Giboney wants to “raise civic literacy, help Christians get more engaged in a better way, understand how the system works, but also not accept how our ideologies frame certain issues,” he said. “I don't have any allegiance to either side of the culture war.”

Giboney does not pull punches when it comes to critiquing conservatives on issues around race and poverty.

“The American church was a bulwark of Jim Crow, of congregational segregation, and today, a bulwark of the ‘Big Lie,’” he said in a recent debate, referring to the baseless belief pushed by former President Trump and his Republican allies that the 2020 election was illegitimate.

“The American church indeed has done some good works, and there are many who are doing good work today. But on the whole, it has been an abject failure on racial justice,” Giboney added.

The AND campaign supports expanding voting rights, including for convicted felons who have been released. They also want criminal justice reform, a path to citizenship for undocumented immigrants, and paid family leave.

And Giboney has argued in favor of reparations for historical and systemic racial discrimination. “White supremacy is real,” he told Yahoo News. “It played a role in the shooting in Buffalo. It's something we need to talk about.” Yet Giboney also takes pains to use language carefully. He refers to white conservative Christians as “the majority church” and says regarding the term “white supremacy” that “it's thrown around so much that it loses its meaning.”

When it comes to abortion, Giboney’s views don’t have a lot of support among elected officials in either party. He supports the overturning of Roe vs. Wade, the 1973 Supreme Court ruling that legalized abortion. But he is not optimistic that Republican politicians who have mobilized supporters around the issue for decades will act to provide support for women who often turn to abortion out of desperation.

“This is one of the mistakes ... [of] how the right has handled abortion. ... It’s like ‘Hey, let’s make sure that she has this child, and whatever happens after that is on you,’” Giboney said. “That’s not a whole-life perspective.”

Anti-abortion advocates have also demonized women who have had abortions, Giboney said.

“This is a complex moral question. The decision isn’t easy for a woman,” he said.

“So, just going around telling people they're murdering something, it's like, well, it’s a little deeper than that. There should be an understanding for those very tough situations, of a woman who has no support and doesn't have the resources that some rich woman might have. ... We have to be compassionate towards that, while at the same time understanding that that is a life.”

On the other hand, Giboney argued that the pro-abortion-rights side has also been one-dimensional in its approach.
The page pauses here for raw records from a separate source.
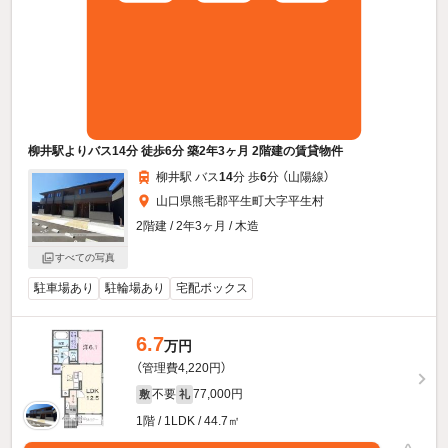
柳井駅よりバス14分 徒歩6分 築2年3ヶ月 2階建の賃貸物件
柳井駅 バス
14
分 歩
6
分 （山陽線）
山口県熊毛郡平生町大字平生村
2階建 / 2年3ヶ月 / 木造
すべての写真
駐車場あり
駐輪場あり
宅配ボックス
6.7
万円
（管理費4,220円）
不要
77,000円
敷
礼
1階 / 1LDK / 44.7㎡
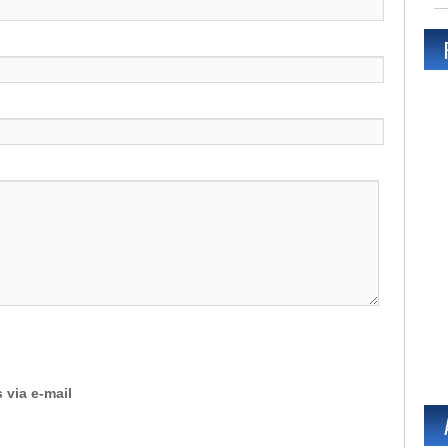
 via e-mail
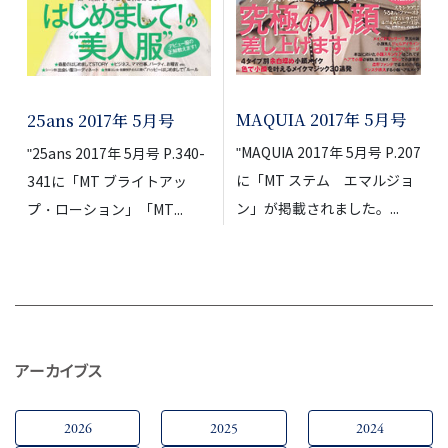
MAQUIA 2017年 5月号
25ans 2017年 5月号
"MAQUIA 2017年 5月号 P.207
"25ans 2017年 5月号 P.340-
に「MT ステム エマルジョ
341に「MT ブライトアッ
ン」が掲載されました。...
プ・ローション」「MT...
アーカイブス
2026
2025
2024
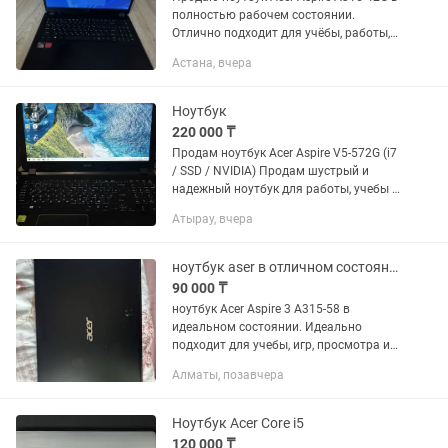
полностью рабочем состоянии.
Отлично подходит для учёбы, работы,
просмотра фильмов,
Астана, вчера
программирования и повседневных
задач. Благодаря SSD ноутбук
быстро...
Ноутбук
220 000 ₸
Продам ноутбук Acer Aspire V5-572G (i7
/ SSD / NVIDIA) Продам шустрый и
надежный ноутбук для работы, учебы и
хороших игр. 🔹 Процессор: Intel Core i7-
Атырау, вчера
3537U 🔹 Видеокарта: NVIDIA GeForce
GT 750M +...
ноутбук aser в отличном состоянии
90 000 ₸
ноутбук Acer Aspire 3 A315-58 в
идеальном состоянии. Идеально
подходит для учебы, игр, просмотра и
сериалов.
Алматы, позавчера
Ноутбук Acer Core i5
120 000 ₸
“I think progressives can make this conversation sound very easy when you say ‘my body, my choice.’ That's true, nobody should be telling a woman what to do with her body. The problem with that is, there’s another body in this conversation,” he said.
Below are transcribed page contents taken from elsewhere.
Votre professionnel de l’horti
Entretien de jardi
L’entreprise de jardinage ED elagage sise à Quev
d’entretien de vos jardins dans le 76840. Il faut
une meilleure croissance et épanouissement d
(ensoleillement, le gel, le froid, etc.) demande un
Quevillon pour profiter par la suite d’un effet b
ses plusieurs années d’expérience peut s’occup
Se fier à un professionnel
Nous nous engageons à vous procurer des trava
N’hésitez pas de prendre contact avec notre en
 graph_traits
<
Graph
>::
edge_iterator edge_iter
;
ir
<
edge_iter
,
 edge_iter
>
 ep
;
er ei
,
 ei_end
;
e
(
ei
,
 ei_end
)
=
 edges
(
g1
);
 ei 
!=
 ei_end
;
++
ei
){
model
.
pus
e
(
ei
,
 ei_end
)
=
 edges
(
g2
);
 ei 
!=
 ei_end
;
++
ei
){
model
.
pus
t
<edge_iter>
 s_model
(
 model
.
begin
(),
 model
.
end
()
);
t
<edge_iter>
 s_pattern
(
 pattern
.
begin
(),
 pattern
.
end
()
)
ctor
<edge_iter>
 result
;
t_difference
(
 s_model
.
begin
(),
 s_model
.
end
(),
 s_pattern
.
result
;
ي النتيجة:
“We make it too easy on both sides. I think it’s one of those issues we have to let be hard, and use principles and work together to get to the best solution,” Giboney said. “If and when Roe is overturned, that doesn't end the conversation. I think the conversation has to go on.”

The AND Campaign, which has begun to train 15 people in how to run for office and oversee political campaigns, will also advocate for a more robust social safety net for women in poverty, who often turn to abortion because they cannot afford another mouth to feed.

“We want to limit abortion as much as possible, but we don’t isolate abortion and take it away from other issues like paid family leave, like health care, like child care.”